Identity Project-Forum Aktor Yogyakarta-teraSeni.com
Puput dan Yudha
mendiskusikan percakapan grup line,
Salah Satu Adegan dalam Identity Project
Forum Aktor Yogyakarta
(Foto: Agathon Hutama)

Percakapan itu terus berlanjut ke arah identitas diri. Kedua aktor tersebut terus beradu argumen tentang identitas diri si subjek yang kian bias karena media sosial. Selain itu, pertunjukan ini juga melibatkan penonton secara langsung untuk ikut berpartisipasi dalam asumsi-asumsi yang sedang mereka bangun. Mana kah identitas kita sesungguhnya?  Identitas yang kita bangun di dunia maya atau identitas yang ada dalam realitas sosial?

Pertanyaan-pertanyaan itu seperti ditujukan kepada penonton, dan secara tidak langsung mengajak penonton menyelam ke dalam pengalaman reflektif yang dihadirkan oleh pelaku seni (baik aktor atau sutradara). Melalui momentum ini saya teringat ujaran Jacob Sumardjo dalam bukunya Filsafat Seni (2000) bahwa, “karya seni yang baik tentu saja harus mampu memberi pengalaman reflektif kepada siapa saja yang melihatnya, sehingga daya gugah yang dihasilkan dapat mengantarkan penonton pada perubahan”

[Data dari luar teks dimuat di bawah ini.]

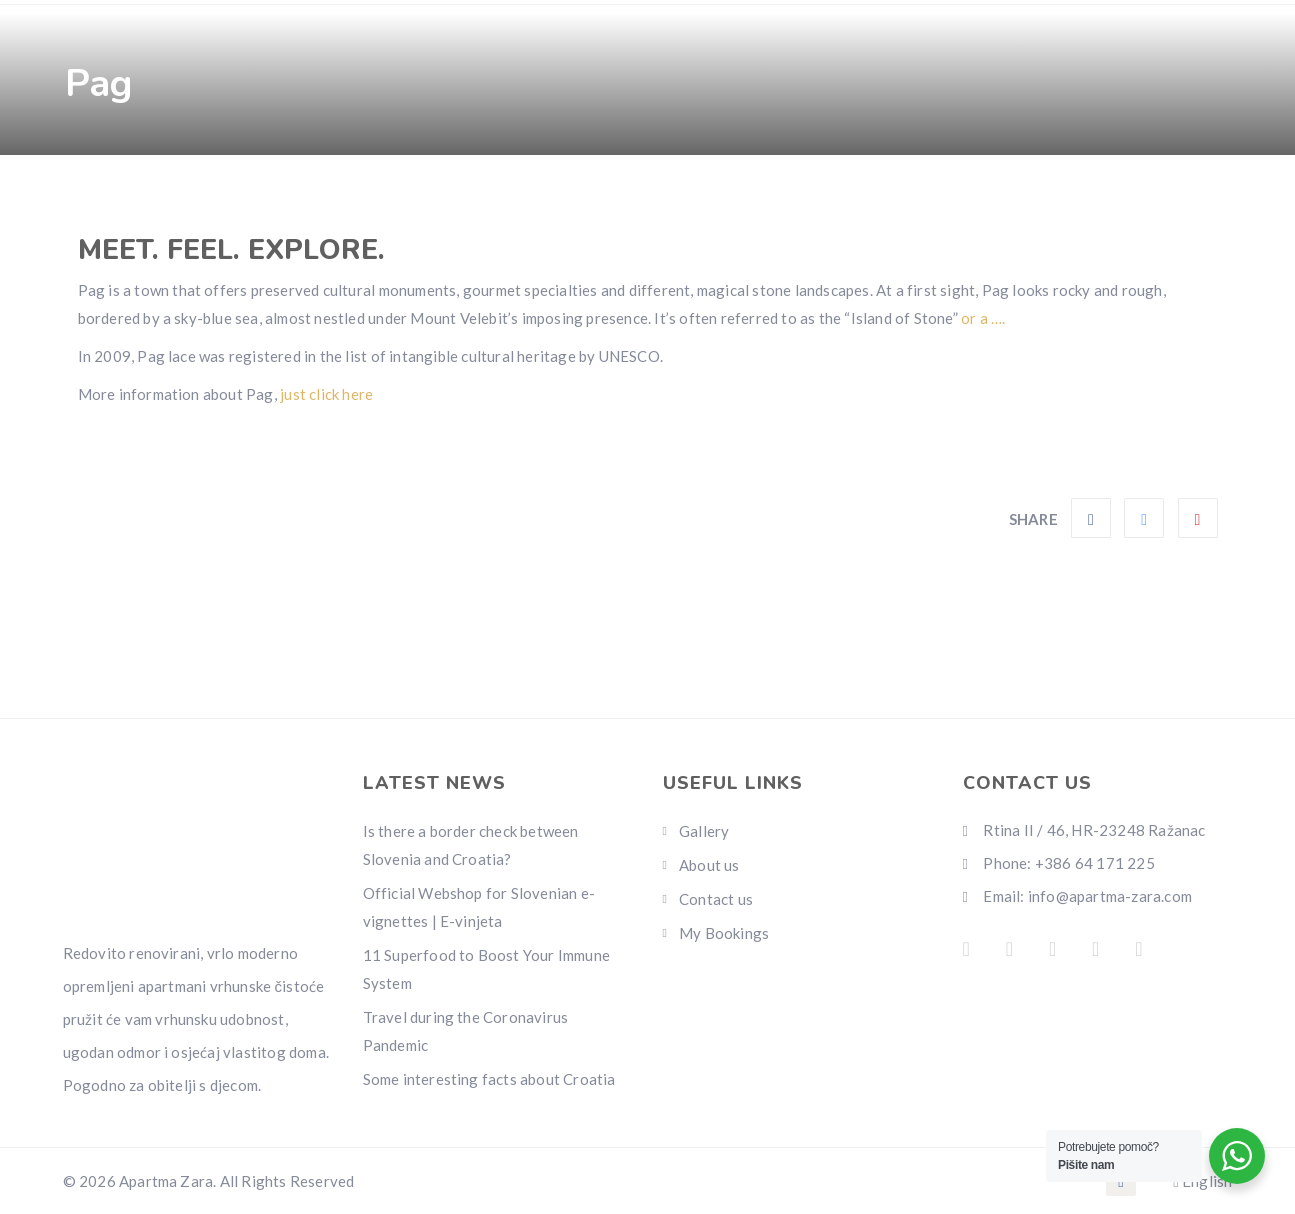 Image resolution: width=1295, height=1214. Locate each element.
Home (106, 170)
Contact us (763, 170)
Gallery (448, 170)
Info (651, 170)
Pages (553, 170)
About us (709, 865)
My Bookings (724, 933)
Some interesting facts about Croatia (489, 1079)
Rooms (202, 170)
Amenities (328, 170) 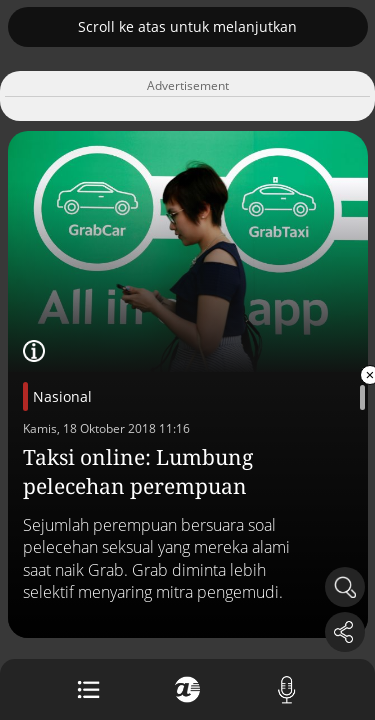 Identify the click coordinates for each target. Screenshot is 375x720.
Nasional (62, 396) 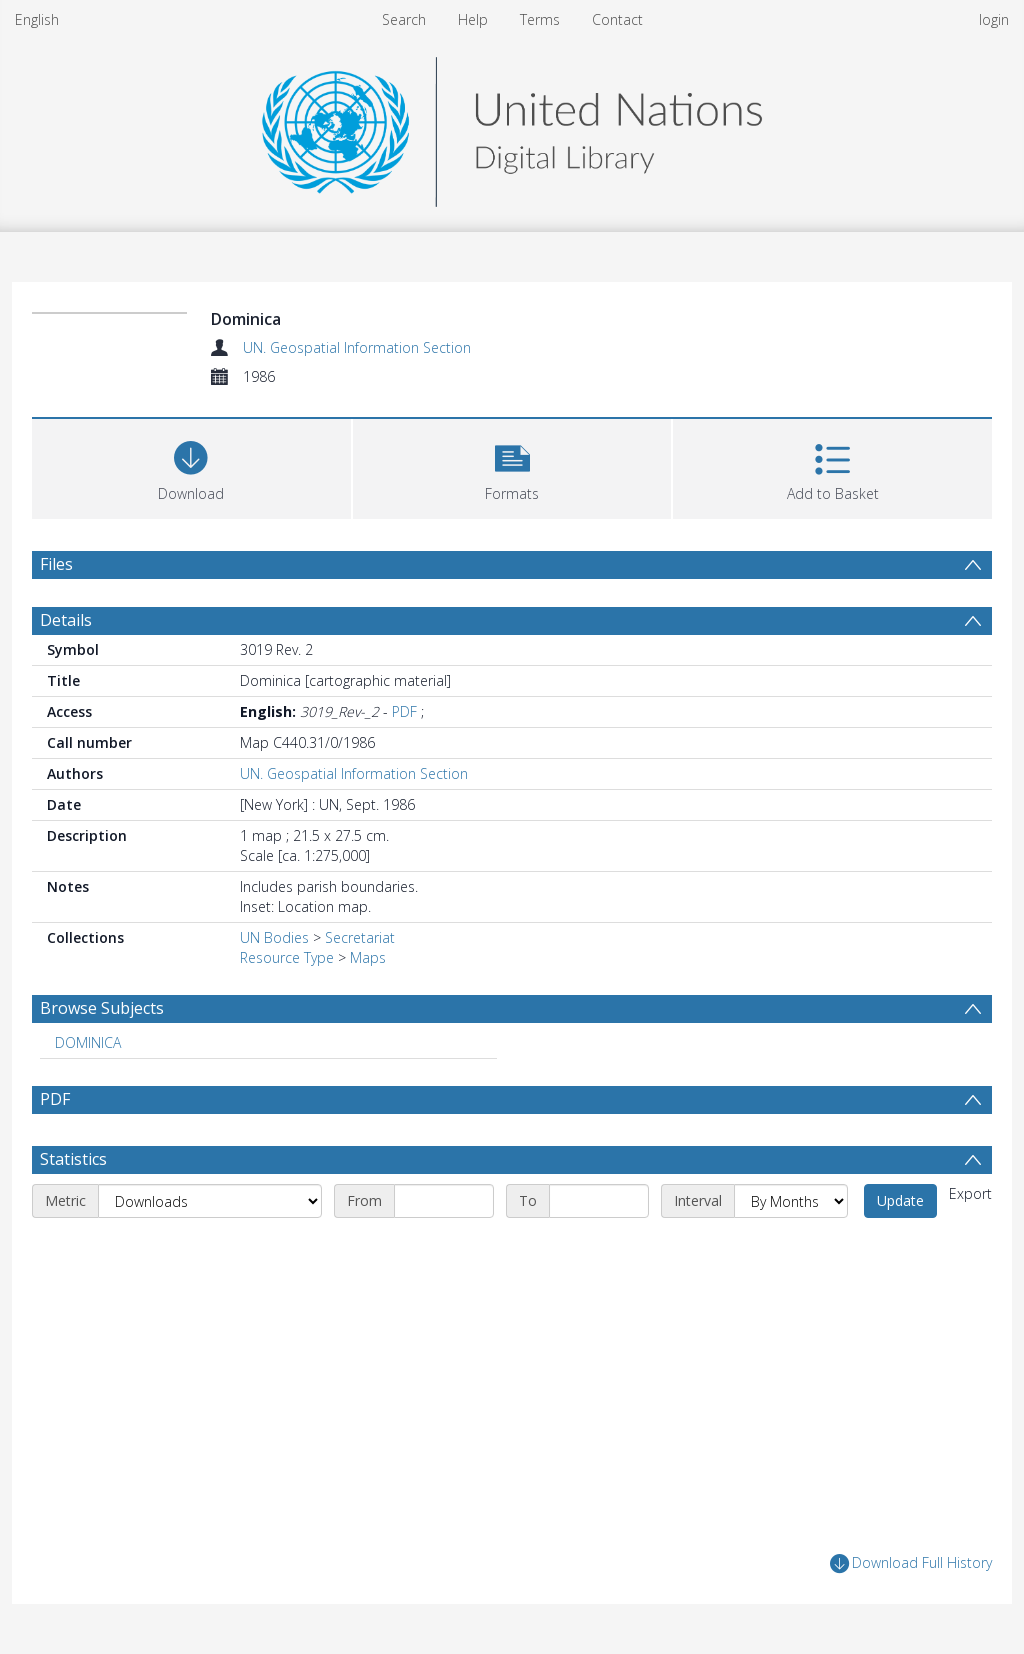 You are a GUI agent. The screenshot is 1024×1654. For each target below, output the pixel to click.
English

Banyak orang berlomba-lomba mencitrakan dirinya dalam sebuah postingan di media sosial, sebagai contoh instagram.  Setiap postingan seakan-akan menjadi puzle bagi pemilik akun instagram untuk membangun identitas mereka, meskipun identitas itu sendiri adalah citraan yang dibuat dengan tujuan masing-masing dari pemilik akun.  Kira-kira itulah point yang ingin disampaikan dalam pertunjukan Identity Project, produksi Forum Aktor Yogyakarta, yang berpentas di tiga kampus di Yogyakarta pada pertengahan Oktober 2017 lalu. Identity Project ingin membawa penonton pada fase kesadaran diri di hadapan media sosial.

Identity Project-Forum Aktor Yogyakarta-teraSeni.com
Yudha menjelaskan perihal tubuh
yang didewasakan kamera
Adegan lainnya dalam Identity Project
Forum Aktor Yogyakarta
(Foto: Agathon Hutama)

Tentang Kesadaran
Pertunjukan Identity Project produksi Forum Aktor Yogyakarta tidak hanya mengajak penonton pada titik kesadaran identitas dalam kepungan media sosial dimana seseorang bisa mengatakan sebuah kalimat atau berada dalam sebuah peristiwa yang berbeda antara realitas dan media sosial. Di tengah-tengah pertunjukan kedua aktor  tersebut menyuguhkan fenomena tentang tubuh-tubuh yang didewasakan oleh kamera. Tubuh yang dewasa karena kamera merupakan tubuh yang secara sadar dapat mendeteksi bahwa si pemilik tubuh sedang dalam pengawasan kamera.

Kesadaran tersebut tidak hanya muncul  secara tiba-tiba seperti yang dibahas dalam psikoanalisis (contoh: ketika seseorang sedang berfoto selfi sehingga ia mengatur posisi tubuh, wajah bahkan senyum agar mendapatkan hasil yang baik. Kesadaran ini sendiri justru lebih mengacu pada bagaimana sikap tubuh seseorang di hadapan kamera, secara spontan tubuh itu sendiri akan berubah menjadi sangat teratur dan tertata di hadapan kamera.

Dalam petunjukan ini, yang dimaksud dengan tubuh bukanlah badan (secara biologis) yang bersifat fisik dan terbatas ruang geraknya.  Akan tetapi, tubuh yang dimaksud di sini merupakan tubuh secara keseluruhan yang melekat pada diri manusia, mulai dari mental, jiwa, pikiran, rasa, prilaku, bahasa, penampilan, simbol dan aktifitas sosial lainnya. Tubuh secara keseluruhan ini mendadak menjadi dewasa bila dihadapkan dengan kamera, karena dalam kehidupan sosial saat ini kamera telah menjadi mata kedua bagi masyarakat sosial itu sendiri.

Kamera dapat berelasi secara langsung dengan media sosial karena masyarakat masa kini bisa dengan mudah memposting hasil gambar ke media sosial. Hal ini tidak hanya terjadi pada orang-orang dewasa. Seperti virus, pendewasaan tubuh karena kamera ini juga menyerang anak-anak. Dengan sangat mudah mereka meniru hal-hal yang dilakukan orang-orang dewasa. Seperti yang terjadi pada Puput, tubuhnya mendadak menjadi dewasa (teratur dan selalu ingin nampak baik).

Pada akhirnya melalui pertunjukan Identity Project dapat disimpulkan bahwa manusia yang telah dikepung oleh media sosial harus memiliki kesadaran dan sangat paham resiko-resiko apa saja yang akan di hadapinya. Identity Project merupakan pertunjukan yang tidak hanya mempertanyakan tentang realitas, akan tetapi bagaimana realitas itu sendiri. Terlepas dari semua asumsi dan fakta  yang coba dihadirkan dalam pertunjukan Identity Project, pertunjukan ini berhasil  mengantarkan kita pada kesadaran diri. Kesadaran yang akan membentuk tentang identitas kita di media sosial.